- Adele McAlear author of Death and Digital Legacy
- Dazza Greenwood author of Civics.com
- Evan Carroll and John Romano, co-authors of Your Digital Afterlife
- Jesse Davis cofounder of Entrustet
A quick and easy place to start is this lovely little video created as part of the promotion of Your Digital Afterlife – it gives a nice quick overview of the topic:
Also take a look at the Visual Map that was drawn by Ryan Robinson during the session – it is amazing! Rather than attempt to recap the entire session, I am going to just highlight the bits that most caught my attention:
Laws, Policies and Planning
Currently individuals are left reading the fine print and hunting for service specific policies regarding access to digital content after the death of the original account holder. Oklahoma recently passed a law that permits estate executors to access the online accounts of the recently deceased – the first and only state in the US to have such a law. It was pointed out during the session that in all other states, leaving your passwords to your loved ones is you asking them to impersonate you after your death.

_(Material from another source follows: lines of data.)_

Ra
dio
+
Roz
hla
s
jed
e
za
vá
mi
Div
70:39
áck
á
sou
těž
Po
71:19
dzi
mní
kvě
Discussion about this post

Facebook has an online form to report a deceased person’s account – but little indication of what this action will do to the account. Google’s policy for accessing a deceased person’s email requires six steps, including mailing paper documents to Mountain View, CA.

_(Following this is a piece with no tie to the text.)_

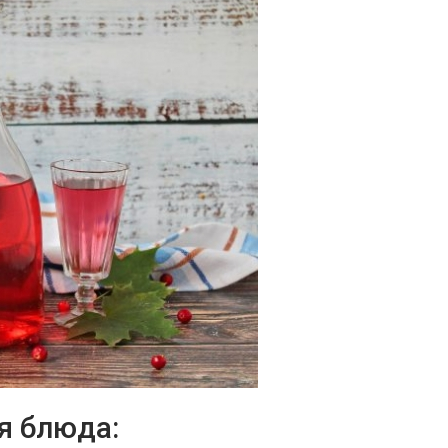
я блюда:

There is a working group forming to create model terms of service – you can add your name to the list of those interested in joining at the bottom of this page.
What Does Ownership Mean?
What is the status of an individual email or digital photo? Is it private property? I don’t recall who mentioned it – but I love the notion of a tribe or family unit owning digital content. It makes sense to me that the digital model parallel the real world. When my family buys a new music CD, our family owns it – not the individual who happened to go to the store that day. It makes sense that an MP3 purchased by any member of my family would belong to our family. I want to be able to buy a Kindle for my family and know that my son can inherit my collection of e-books the same way he can inherit the books on my bookcase.
Remembering Those Who Have Passed
How does the web change the way we mourn and memorialize people? Many have now had the experience of learning of the passing of a loved one online – the process of sorting through loss in the virtual town square of Facebook. How does our identity transform after we are gone? Who is entitled to tag us in a photo?

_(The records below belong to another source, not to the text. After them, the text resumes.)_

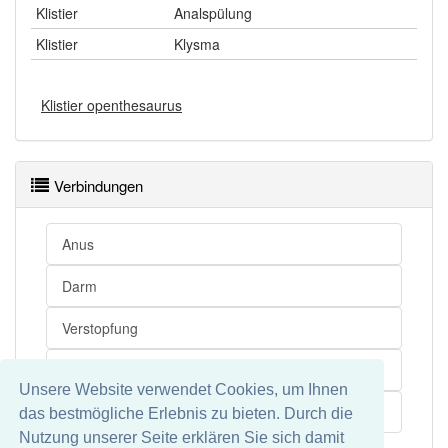
Klistier
Analspülung
Klistier
Klysma
Klistier openthesaurus
Verbindungen
Anus
Darm
Verstopfung
Einlauf
Unsere Website verwendet Cookies, um Ihnen
Klysma
das bestmögliche Erlebnis zu bieten. Durch die
Nutzung unserer Seite erklären Sie sich damit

My family suffered a tragic loss in 2009 and my reaction was to create a website dedicated to preserving memories of my cousin. At the Casey Feldman Memories site, her friends and family can contribute memories about her. As the site evolved, we also added a section to preserve her writing (she was a journalism student) – I kept imagining the day when we realized that we could no longer access her published articles online. I built the site using Omeka and I know that we have control over all the stories and photos and articles stored within the database.
It will be interesting to watch as services such as Chronicle of Life spring up claiming to help you “Save your memories FOREVER!”. They carefully explain why they are a trustworthy digital repository and why they backup their claims with a money-back guarantee.
For as little as $10, you can preserve your life story or daily journal forever: It allows you to store 1,000 pages of text, enough for your complete autobiography. For the same amount, you could also preserve less text, but up to 10 of your most important photos. – Chronicle of Life Pricing
There are also some interesting questions about privacy and the rights of those who have passed to keep their secrets. Facebook currently deletes some parts of a profile when it converts it to a ‘memorial’ profile. They state that this is for the privacy of the original account holder. If users are ultimately given more power over the disposition of their social web presence – should these same choices be respected by archivists? Or would these choices need to be respected the way any other private information is guarded until some distant time after which it would then be made available?
Thanks again to all the presenters – this really was one of the best sessions for me at SXSWi! I loved that it got a whole different community of people thinking about digital preservation from a personal point of view. You may also want to read about Digital Death Day – one coming up in May 2011 in the San Francisco Bay Area and another in September 2011 in the Netherlands.